Virtue in team sports?

The comment below is a bit on the frivolous side.  Quite overlooked is that the claim on behalf of success in team sports may be that it is predictive of success in jobs where teamwork is needed.  There are many such jobs -- from McDonalds to the armed forces.  The army has a very long record of personnel selection research -- around 100 years -- and have over that time developed methods that work well.  And, as a former army psychologist, I don't think I am revealing too much when I note that a history of participation in team sports is very favourably viewed when it comes to officer selection

The idea that sports – and team sports in particular – are good for the soul, as well as the body, is deeply ingrained in the British psyche. It is often cited as one of the reasons why our public schools (the only ones left with proper playing fields) churn out such a disproportionate number of high-achievers. Running around in the mud chasing funny-shaped balls is supposed to cultivate “character” – that vaguest and most expensive of virtues.

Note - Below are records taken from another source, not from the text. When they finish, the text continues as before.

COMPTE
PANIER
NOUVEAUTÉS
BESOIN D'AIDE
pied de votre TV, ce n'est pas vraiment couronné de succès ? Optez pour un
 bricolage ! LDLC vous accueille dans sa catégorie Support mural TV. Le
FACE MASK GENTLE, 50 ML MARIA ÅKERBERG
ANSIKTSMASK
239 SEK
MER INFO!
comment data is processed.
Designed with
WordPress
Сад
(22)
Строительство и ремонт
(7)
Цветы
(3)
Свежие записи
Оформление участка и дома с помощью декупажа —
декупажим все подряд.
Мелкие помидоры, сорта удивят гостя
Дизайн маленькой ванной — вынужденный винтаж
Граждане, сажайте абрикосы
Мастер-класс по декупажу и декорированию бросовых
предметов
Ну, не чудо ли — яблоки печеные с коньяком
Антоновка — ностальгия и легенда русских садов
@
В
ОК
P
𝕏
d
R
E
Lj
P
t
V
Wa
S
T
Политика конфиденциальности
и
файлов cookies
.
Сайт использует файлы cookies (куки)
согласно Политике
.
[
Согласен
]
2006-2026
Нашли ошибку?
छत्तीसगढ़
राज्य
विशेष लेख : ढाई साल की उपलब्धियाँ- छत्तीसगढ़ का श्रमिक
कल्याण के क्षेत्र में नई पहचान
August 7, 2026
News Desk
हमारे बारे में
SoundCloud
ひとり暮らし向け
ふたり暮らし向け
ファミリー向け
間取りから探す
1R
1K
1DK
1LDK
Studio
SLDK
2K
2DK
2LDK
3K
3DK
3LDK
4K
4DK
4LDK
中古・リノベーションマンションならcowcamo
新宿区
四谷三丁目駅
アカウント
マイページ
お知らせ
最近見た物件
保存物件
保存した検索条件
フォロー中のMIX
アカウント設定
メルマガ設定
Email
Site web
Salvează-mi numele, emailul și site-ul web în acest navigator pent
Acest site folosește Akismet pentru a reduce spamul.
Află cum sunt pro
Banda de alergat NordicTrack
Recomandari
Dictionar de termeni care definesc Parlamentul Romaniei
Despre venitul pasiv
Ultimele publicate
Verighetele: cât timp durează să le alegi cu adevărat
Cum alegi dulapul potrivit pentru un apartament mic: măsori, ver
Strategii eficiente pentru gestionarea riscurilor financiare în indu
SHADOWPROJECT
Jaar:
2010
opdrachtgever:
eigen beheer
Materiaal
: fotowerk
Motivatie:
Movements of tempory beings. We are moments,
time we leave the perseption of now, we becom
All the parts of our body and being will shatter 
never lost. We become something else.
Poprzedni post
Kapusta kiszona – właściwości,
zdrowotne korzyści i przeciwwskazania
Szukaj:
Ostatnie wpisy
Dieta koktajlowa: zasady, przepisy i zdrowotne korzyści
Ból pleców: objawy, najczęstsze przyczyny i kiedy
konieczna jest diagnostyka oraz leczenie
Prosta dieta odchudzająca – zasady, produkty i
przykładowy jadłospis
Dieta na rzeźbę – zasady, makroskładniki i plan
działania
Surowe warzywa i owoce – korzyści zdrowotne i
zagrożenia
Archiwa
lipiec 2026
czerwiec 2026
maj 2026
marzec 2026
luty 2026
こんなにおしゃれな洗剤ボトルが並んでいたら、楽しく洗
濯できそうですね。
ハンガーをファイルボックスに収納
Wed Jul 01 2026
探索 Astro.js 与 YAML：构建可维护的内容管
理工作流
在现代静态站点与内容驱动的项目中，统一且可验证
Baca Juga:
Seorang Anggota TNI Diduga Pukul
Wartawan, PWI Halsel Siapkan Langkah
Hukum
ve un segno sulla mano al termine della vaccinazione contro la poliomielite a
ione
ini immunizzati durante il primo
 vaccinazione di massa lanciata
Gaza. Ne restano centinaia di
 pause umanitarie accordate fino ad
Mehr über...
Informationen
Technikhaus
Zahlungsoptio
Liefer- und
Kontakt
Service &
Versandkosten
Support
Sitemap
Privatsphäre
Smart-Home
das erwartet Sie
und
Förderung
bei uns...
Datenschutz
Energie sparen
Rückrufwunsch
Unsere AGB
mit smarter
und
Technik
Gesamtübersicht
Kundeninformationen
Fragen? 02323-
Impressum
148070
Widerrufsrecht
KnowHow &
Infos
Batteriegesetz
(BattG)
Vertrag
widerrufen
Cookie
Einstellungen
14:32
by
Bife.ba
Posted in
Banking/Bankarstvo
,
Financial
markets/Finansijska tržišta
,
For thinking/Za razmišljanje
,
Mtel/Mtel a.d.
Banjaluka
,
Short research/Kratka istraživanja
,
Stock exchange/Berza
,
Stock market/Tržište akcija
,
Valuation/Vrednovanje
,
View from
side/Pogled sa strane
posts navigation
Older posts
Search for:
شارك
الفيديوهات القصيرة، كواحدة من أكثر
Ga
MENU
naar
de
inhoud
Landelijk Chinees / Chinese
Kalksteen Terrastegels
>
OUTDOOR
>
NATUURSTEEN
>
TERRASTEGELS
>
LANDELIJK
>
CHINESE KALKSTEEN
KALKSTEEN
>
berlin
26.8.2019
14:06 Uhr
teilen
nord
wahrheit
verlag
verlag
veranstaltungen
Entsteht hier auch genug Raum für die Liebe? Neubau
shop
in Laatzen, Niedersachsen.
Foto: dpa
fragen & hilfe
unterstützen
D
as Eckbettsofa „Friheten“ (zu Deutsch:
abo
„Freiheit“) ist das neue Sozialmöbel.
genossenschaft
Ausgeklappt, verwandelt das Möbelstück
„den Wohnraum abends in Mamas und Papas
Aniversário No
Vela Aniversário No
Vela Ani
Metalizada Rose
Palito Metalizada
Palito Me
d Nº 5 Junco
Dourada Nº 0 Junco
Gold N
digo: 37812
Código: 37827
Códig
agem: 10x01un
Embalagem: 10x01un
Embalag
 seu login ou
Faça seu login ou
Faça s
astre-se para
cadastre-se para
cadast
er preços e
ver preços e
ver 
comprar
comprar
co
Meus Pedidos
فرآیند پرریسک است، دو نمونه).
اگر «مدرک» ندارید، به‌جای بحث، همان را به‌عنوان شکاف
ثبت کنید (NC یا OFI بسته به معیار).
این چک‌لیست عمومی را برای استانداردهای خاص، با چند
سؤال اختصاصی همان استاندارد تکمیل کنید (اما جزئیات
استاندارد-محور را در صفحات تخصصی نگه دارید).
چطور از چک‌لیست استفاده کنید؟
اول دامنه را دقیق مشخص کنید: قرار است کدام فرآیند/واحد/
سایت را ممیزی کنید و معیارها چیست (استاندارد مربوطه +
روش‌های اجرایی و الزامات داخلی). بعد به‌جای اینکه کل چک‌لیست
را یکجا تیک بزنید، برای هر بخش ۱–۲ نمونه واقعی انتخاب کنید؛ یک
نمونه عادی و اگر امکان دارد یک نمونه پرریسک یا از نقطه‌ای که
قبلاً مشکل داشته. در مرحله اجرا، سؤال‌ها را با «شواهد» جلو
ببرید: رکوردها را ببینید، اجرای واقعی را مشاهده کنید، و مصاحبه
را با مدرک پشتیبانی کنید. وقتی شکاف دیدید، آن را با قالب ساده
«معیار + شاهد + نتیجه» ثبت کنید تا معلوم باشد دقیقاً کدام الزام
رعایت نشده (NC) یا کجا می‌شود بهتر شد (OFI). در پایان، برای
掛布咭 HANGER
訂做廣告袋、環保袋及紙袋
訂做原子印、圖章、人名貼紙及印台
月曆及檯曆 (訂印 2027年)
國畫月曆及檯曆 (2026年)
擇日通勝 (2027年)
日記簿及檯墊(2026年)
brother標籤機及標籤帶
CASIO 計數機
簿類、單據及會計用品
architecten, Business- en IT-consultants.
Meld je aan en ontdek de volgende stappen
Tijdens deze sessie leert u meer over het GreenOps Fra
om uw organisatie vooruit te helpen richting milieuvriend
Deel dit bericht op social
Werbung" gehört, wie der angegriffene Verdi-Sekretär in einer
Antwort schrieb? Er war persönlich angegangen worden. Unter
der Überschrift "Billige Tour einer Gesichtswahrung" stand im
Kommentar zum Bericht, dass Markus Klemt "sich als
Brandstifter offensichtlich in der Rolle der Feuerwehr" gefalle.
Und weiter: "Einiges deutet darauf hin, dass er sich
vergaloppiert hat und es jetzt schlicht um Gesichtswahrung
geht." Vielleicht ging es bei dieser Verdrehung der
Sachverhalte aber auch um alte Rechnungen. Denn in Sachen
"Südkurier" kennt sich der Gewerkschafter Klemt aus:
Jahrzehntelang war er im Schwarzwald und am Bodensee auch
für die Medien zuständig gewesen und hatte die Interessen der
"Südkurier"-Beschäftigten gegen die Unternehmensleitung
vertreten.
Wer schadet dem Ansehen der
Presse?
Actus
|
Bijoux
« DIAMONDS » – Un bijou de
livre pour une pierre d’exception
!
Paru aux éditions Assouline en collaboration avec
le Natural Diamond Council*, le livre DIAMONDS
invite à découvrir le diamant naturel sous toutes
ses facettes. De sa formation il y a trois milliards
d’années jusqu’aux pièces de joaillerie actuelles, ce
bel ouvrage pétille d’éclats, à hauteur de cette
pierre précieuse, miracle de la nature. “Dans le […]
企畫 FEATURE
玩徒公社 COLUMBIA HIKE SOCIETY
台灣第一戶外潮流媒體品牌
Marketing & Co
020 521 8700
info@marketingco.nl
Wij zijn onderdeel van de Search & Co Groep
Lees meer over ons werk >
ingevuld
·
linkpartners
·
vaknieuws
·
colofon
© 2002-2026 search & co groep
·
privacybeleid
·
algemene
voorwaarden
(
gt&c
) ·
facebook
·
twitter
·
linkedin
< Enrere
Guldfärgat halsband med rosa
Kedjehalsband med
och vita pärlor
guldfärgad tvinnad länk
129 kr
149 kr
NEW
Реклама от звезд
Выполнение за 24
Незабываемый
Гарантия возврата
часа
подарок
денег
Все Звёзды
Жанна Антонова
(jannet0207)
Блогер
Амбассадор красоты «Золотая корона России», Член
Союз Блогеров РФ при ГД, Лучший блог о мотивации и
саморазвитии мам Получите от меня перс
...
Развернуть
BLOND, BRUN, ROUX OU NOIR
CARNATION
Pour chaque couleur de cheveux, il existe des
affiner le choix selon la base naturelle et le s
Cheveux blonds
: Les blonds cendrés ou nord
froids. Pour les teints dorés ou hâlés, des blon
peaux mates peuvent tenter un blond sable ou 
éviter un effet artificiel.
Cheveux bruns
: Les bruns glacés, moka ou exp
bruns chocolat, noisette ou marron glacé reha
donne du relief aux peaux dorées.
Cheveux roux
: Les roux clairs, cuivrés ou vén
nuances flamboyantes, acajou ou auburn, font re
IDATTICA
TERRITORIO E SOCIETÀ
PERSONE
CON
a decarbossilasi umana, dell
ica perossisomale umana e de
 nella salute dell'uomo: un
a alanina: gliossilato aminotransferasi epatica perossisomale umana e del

But an unlikely new Fotherington-Thomas is challenging this orthodoxy. Neil Rollings, chairman of the Professional Association of Directors of Sport in Independent schools, has written a report arguing that the “days of compulsory team games are numbered”.

Forcing children to participate in competitive sports such as rugby or hockey is, he says, an outdated practice based on “an unsubstantiated view that pain and discomfort somehow 'makes a man of you’ through a process unknown to science”.

Instead of inflicting this misery on all pupils, regardless of athletic ability, schools should offer them a range of competitive and non-competitive sports, including zumba classes, cycling and jogging.

While there is something undeniably dispiriting about the words “zumba class”, the man does have facts on his side. The few studies that have been done on the subject (most of them in America) suggest that playing a team sport has no beneficial effect on a child’s moral development. In fact, the opposite may be true: one study found that qualities such as honesty, fairness and civility were more evident among young people who played no team sports at all.

Nor does victory on the playing field necessarily translate into adult life. Nerds and bookworms tend to come into their own once they leave school, storming the higher eschelons of law, medicine, politics, technology, media and the arts. It’s as though they store up all their competitive drive, only unleashing it once there is no danger of mockery or bruised shins.

You could argue, in fact, that compulsory team sports are character-building after all – just not for the people who enjoy them. It’s the rest of us, the wimps and dreamers, who benefit. Always being picked last for the netball team teaches you to handle rejection. Missing every goal builds your immunity to failure, while the fury of your team-mates is a lesson in the ugliness of group-think.

When you’re never really part of the team, you have no choice but to be an individual. You have to work out your own opinions, and find the strength of character to defend them.